Welcome to mdexp, a literate programming tool to assist in maintaining documentation files where part of the content is generated and checked during compilation via embedded snapshots.
🚧 This project is currently under construction and is very experimental and unstable. It is not documented and has some significant limitations and issues at the moment. Come back in a little while!
mdexp is rooted in the tradition of literate programming, where documentation and executable code coexist in a single source.

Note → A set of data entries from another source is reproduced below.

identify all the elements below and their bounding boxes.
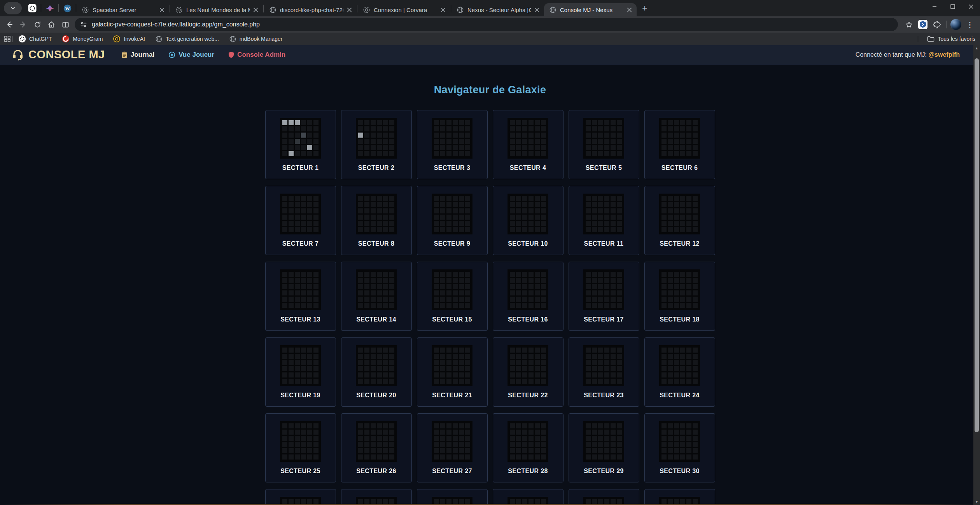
all-bookmarks-label[interactable]: Tous les favoris bbox=[938, 36, 975, 42]
mini-map-cell bbox=[510, 284, 515, 289]
browser-tab[interactable]: Connexion | Corvara bbox=[358, 3, 450, 16]
sector-card[interactable]: SECTEUR 36 bbox=[644, 489, 715, 505]
tab-close-icon[interactable] bbox=[158, 6, 165, 13]
tab-close-icon[interactable] bbox=[626, 6, 633, 13]
home-button[interactable] bbox=[44, 17, 58, 31]
sector-card[interactable]: SECTEUR 1 bbox=[265, 110, 336, 179]
sector-card[interactable]: SECTEUR 34 bbox=[493, 489, 564, 505]
pinned-tab-chatgpt[interactable] bbox=[24, 2, 40, 15]
forward-button[interactable] bbox=[16, 17, 30, 31]
pinned-tab-gemini[interactable] bbox=[42, 2, 58, 15]
sector-card[interactable]: SECTEUR 16 bbox=[493, 262, 564, 331]
sector-card[interactable]: SECTEUR 14 bbox=[341, 262, 412, 331]
sector-card[interactable]: SECTEUR 7 bbox=[265, 186, 336, 255]
sector-card[interactable]: SECTEUR 32 bbox=[341, 489, 412, 505]
page-scrollbar[interactable]: ▲ ▼ bbox=[973, 45, 980, 505]
minimize-button[interactable] bbox=[925, 0, 943, 13]
sector-card[interactable]: SECTEUR 27 bbox=[417, 413, 488, 482]
new-tab-button[interactable]: + bbox=[638, 2, 651, 15]
browser-menu-button[interactable]: ⋮ bbox=[963, 17, 977, 31]
mini-map-cell bbox=[377, 354, 382, 359]
mini-map-cell bbox=[301, 436, 306, 441]
sector-card[interactable]: SECTEUR 20 bbox=[341, 337, 412, 407]
close-window-button[interactable] bbox=[962, 0, 980, 13]
sector-card[interactable]: SECTEUR 33 bbox=[417, 489, 488, 505]
mini-map-cell bbox=[662, 145, 667, 150]
sector-card[interactable]: SECTEUR 25 bbox=[265, 413, 336, 482]
bookmark-item[interactable]: mdBook Manager bbox=[229, 35, 283, 43]
browser-tab[interactable]: Spacebar Server bbox=[77, 3, 169, 16]
browser-tab[interactable]: Nexus - Secteur Alpha [G1] bbox=[452, 3, 544, 16]
chatgpt-icon[interactable] bbox=[28, 4, 37, 12]
wordpress-icon[interactable]: W bbox=[63, 4, 72, 12]
sector-card[interactable]: SECTEUR 26 bbox=[341, 413, 412, 482]
mini-map-cell bbox=[598, 120, 603, 125]
scrollbar-up-arrow[interactable]: ▲ bbox=[973, 45, 980, 51]
sector-card[interactable]: SECTEUR 18 bbox=[644, 262, 715, 331]
mini-map-cell bbox=[358, 430, 363, 435]
sector-card[interactable]: SECTEUR 35 bbox=[569, 489, 639, 505]
mini-map-cell bbox=[674, 139, 679, 144]
sector-card[interactable]: SECTEUR 31 bbox=[265, 489, 336, 505]
nav-console-admin[interactable]: Console Admin bbox=[228, 51, 285, 59]
address-bar[interactable]: galactic-pve-conquest-c7fe.dev.flatlogic… bbox=[75, 18, 898, 31]
sector-card[interactable]: SECTEUR 10 bbox=[493, 186, 564, 255]
scrollbar-thumb[interactable] bbox=[975, 58, 979, 432]
maximize-button[interactable] bbox=[943, 0, 962, 13]
extension-badge-icon[interactable] bbox=[916, 17, 930, 31]
browser-tab[interactable]: discord-like-php-chat-7262.de bbox=[264, 3, 357, 16]
bookmark-item[interactable]: ChatGPT bbox=[18, 35, 52, 43]
sector-card[interactable]: SECTEUR 13 bbox=[265, 262, 336, 331]
sector-card[interactable]: SECTEUR 17 bbox=[569, 262, 639, 331]
globe-favicon-icon bbox=[549, 6, 556, 14]
sector-card[interactable]: SECTEUR 15 bbox=[417, 262, 488, 331]
bookmark-item[interactable]: InvokeAI bbox=[113, 35, 145, 43]
browser-tab[interactable]: Console MJ - Nexus bbox=[544, 3, 637, 16]
sector-card[interactable]: SECTEUR 12 bbox=[644, 186, 715, 255]
mini-map-cell bbox=[598, 145, 603, 150]
bookmark-star-icon[interactable] bbox=[902, 17, 916, 31]
gemini-icon[interactable] bbox=[46, 4, 54, 12]
bookmark-item[interactable]: Text generation web... bbox=[155, 35, 219, 43]
sector-mini-map bbox=[583, 118, 624, 159]
sector-card[interactable]: SECTEUR 8 bbox=[341, 186, 412, 255]
toolbar-divider bbox=[946, 21, 947, 28]
browser-tab[interactable]: Les Neuf Mondes de la Mytholo bbox=[170, 3, 263, 16]
side-panel-icon[interactable] bbox=[58, 17, 72, 31]
tab-close-icon[interactable] bbox=[533, 6, 540, 13]
sector-card[interactable]: SECTEUR 6 bbox=[644, 110, 715, 179]
sector-card[interactable]: SECTEUR 19 bbox=[265, 337, 336, 407]
sector-card[interactable]: SECTEUR 3 bbox=[417, 110, 488, 179]
mini-map-cell bbox=[510, 227, 515, 232]
mini-map-cell bbox=[434, 227, 439, 232]
tab-close-icon[interactable] bbox=[346, 6, 353, 13]
profile-avatar[interactable] bbox=[950, 19, 961, 30]
mini-map-cell bbox=[371, 126, 376, 131]
sector-card[interactable]: SECTEUR 28 bbox=[493, 413, 564, 482]
sector-card[interactable]: SECTEUR 2 bbox=[341, 110, 412, 179]
tab-close-icon[interactable] bbox=[439, 6, 446, 13]
app-logo[interactable]: CONSOLE MJ bbox=[12, 48, 105, 61]
pinned-tab-wordpress[interactable]: W bbox=[59, 2, 75, 15]
sector-card[interactable]: SECTEUR 11 bbox=[569, 186, 639, 255]
mini-map-cell bbox=[693, 354, 698, 359]
sector-card[interactable]: SECTEUR 29 bbox=[569, 413, 639, 482]
tab-search-button[interactable] bbox=[4, 2, 22, 14]
nav-journal[interactable]: Journal bbox=[121, 51, 154, 59]
sector-card[interactable]: SECTEUR 9 bbox=[417, 186, 488, 255]
site-info-icon[interactable] bbox=[80, 21, 87, 28]
apps-grid-icon[interactable] bbox=[4, 35, 11, 42]
sector-card[interactable]: SECTEUR 24 bbox=[644, 337, 715, 407]
bookmark-item[interactable]: MoneyGram bbox=[62, 35, 103, 43]
reload-button[interactable] bbox=[30, 17, 44, 31]
nav-player-view[interactable]: Vue Joueur bbox=[168, 51, 214, 59]
extensions-puzzle-icon[interactable] bbox=[930, 17, 944, 31]
sector-card[interactable]: SECTEUR 5 bbox=[569, 110, 639, 179]
sector-card[interactable]: SECTEUR 4 bbox=[493, 110, 564, 179]
tab-close-icon[interactable] bbox=[252, 6, 259, 13]
sector-card[interactable]: SECTEUR 30 bbox=[644, 413, 715, 482]
sector-card[interactable]: SECTEUR 21 bbox=[417, 337, 488, 407]
sector-card[interactable]: SECTEUR 22 bbox=[493, 337, 564, 407]
back-button[interactable] bbox=[2, 17, 16, 31]
sector-card[interactable]: SECTEUR 23 bbox=[569, 337, 639, 407]
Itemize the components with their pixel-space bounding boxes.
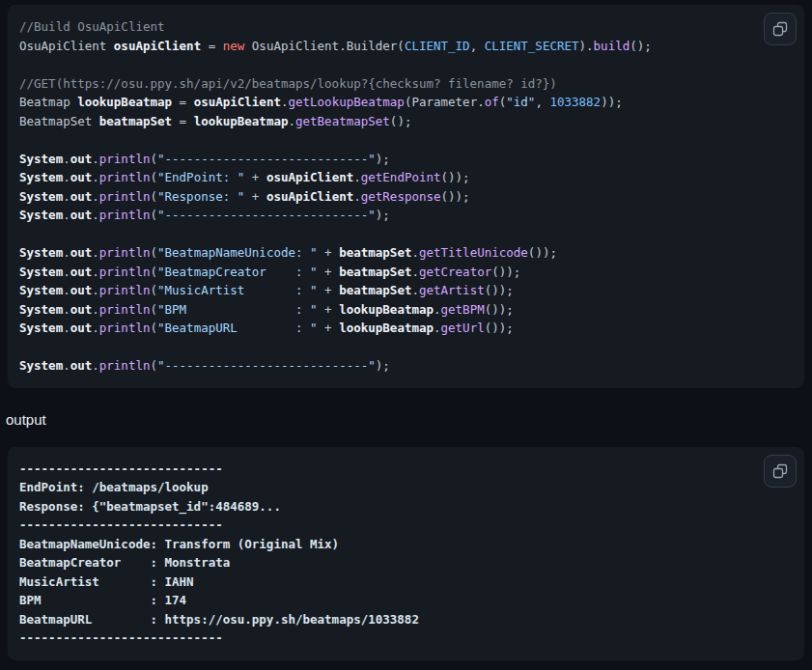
code-line: ---------------------------- bbox=[19, 628, 791, 648]
code-line: //GET(https://osu.ppy.sh/api/v2/beatmaps… bbox=[19, 74, 791, 94]
code-line: System.out.println("MusicArtist : " + be… bbox=[19, 281, 791, 300]
code-line: System.out.println("--------------------… bbox=[19, 150, 791, 169]
code-line: BeatmapNameUnicode: Transform (Original … bbox=[19, 535, 791, 554]
copy-icon bbox=[772, 21, 788, 37]
code-line: ---------------------------- bbox=[19, 460, 791, 479]
code-line: System.out.println("BPM : " + lookupBeat… bbox=[19, 300, 791, 320]
code-line: ---------------------------- bbox=[19, 516, 791, 535]
code-line: System.out.println("--------------------… bbox=[19, 206, 791, 225]
code-line: System.out.println("EndPoint: " + osuApi… bbox=[19, 168, 791, 187]
code-line: System.out.println("Response: " + osuApi… bbox=[19, 187, 791, 207]
code-line: System.out.println("BeatmapCreator : " +… bbox=[19, 263, 791, 282]
output-label: output bbox=[6, 411, 812, 429]
code-line: BPM : 174 bbox=[19, 591, 791, 610]
code-line: System.out.println("--------------------… bbox=[19, 356, 791, 376]
code-line bbox=[19, 225, 791, 244]
code-line: MusicArtist : IAHN bbox=[19, 572, 791, 592]
output-code-block: ----------------------------EndPoint: /b… bbox=[8, 447, 804, 660]
code-line: OsuApiClient osuApiClient = new OsuApiCl… bbox=[19, 37, 791, 56]
copy-button[interactable] bbox=[764, 13, 797, 45]
code-line: Beatmap lookupBeatmap = osuApiClient.get… bbox=[19, 93, 791, 112]
copy-icon bbox=[772, 463, 788, 479]
code-line: System.out.println("BeatmapNameUnicode: … bbox=[19, 243, 791, 263]
code-line bbox=[19, 55, 791, 74]
code-line bbox=[19, 130, 791, 150]
code-line bbox=[19, 338, 791, 357]
code-line: System.out.println("BeatmapURL : " + loo… bbox=[19, 319, 791, 338]
java-code: //Build OsuApiClientOsuApiClient osuApiC… bbox=[19, 17, 791, 376]
code-line: //Build OsuApiClient bbox=[19, 17, 791, 37]
code-line: BeatmapSet beatmapSet = lookupBeatmap.ge… bbox=[19, 112, 791, 131]
output-code: ----------------------------EndPoint: /b… bbox=[19, 460, 791, 648]
code-line: BeatmapURL : https://osu.ppy.sh/beatmaps… bbox=[19, 610, 791, 629]
code-line: Response: {"beatmapset_id":484689... bbox=[19, 497, 791, 516]
java-code-block: //Build OsuApiClientOsuApiClient osuApiC… bbox=[8, 5, 804, 388]
code-line: BeatmapCreator : Monstrata bbox=[19, 553, 791, 572]
code-line: EndPoint: /beatmaps/lookup bbox=[19, 478, 791, 497]
copy-button[interactable] bbox=[764, 455, 797, 488]
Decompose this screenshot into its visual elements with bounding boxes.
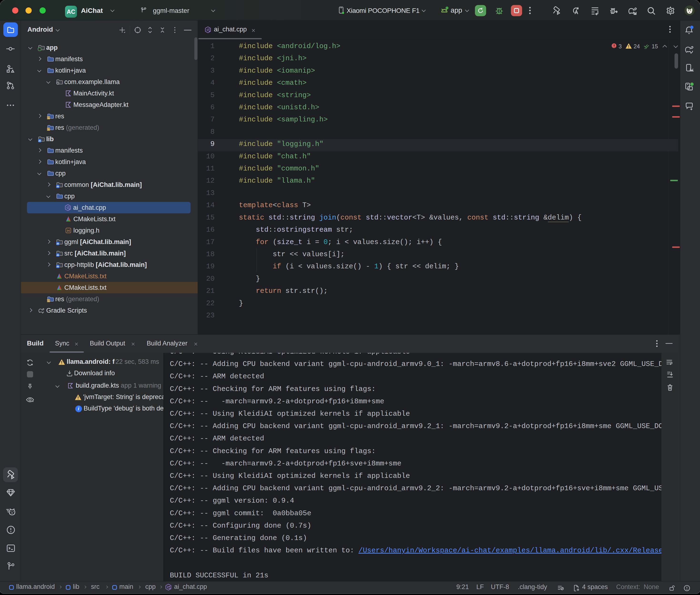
svg-text:H: H	[67, 229, 70, 233]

The documentation for this project is organized following the Diátaxis framework by Daniele Procida.
The expect-test paradigm — where expected output is captured inline and updated via snapshot — is central to mdexp's design. We are grateful to the following projects:
- Cram by Brodie Rao -- literate style of interleaving commands and expected output
- ppx_expect by Jane Street -- inline expect-test framework and snapshot paradigm for OCaml
- Windtrap by Thibaut Mattio -- testing library for OCaml with support for embedded snapshots
We also studied some snapshot-testing frameworks in other languages while designing mdexp's parser, in particular insta and expect-test in Rust, and snaptest by TigerBeetle and Oh Snap! in Zig.
We also acknowledge the following projects that share the goal of mixing prose with executable code and verified output. We list them here without attempting a detailed comparison.
- mlt_parser by Jane Street -- parses
.mltfiles that interleave org-mode markup, OCaml toplevel sessions, and expect-test output. - mdx (ocaml-mdx) -- a widely used tool in the OCaml ecosystem for executing code blocks in markdown and validating their output, including code snippets embedded in odoc documentation (mli and mld files).
- Jupyter -- widely used notebook environment for interactive computing across many languages, combining documentation with executable code cells and inline output. See also ocaml-jupyter for an OCaml kernel.
- mdBook -- Rust's book-authoring tool, with built-in support for testing Rust code samples and integration with the Rust Playground for browser-executable examples.
- zig-doctest by Loris Cro -- a tool for testing code snippets embedded in Zig documentation and books, with support for expected-failure scenarios.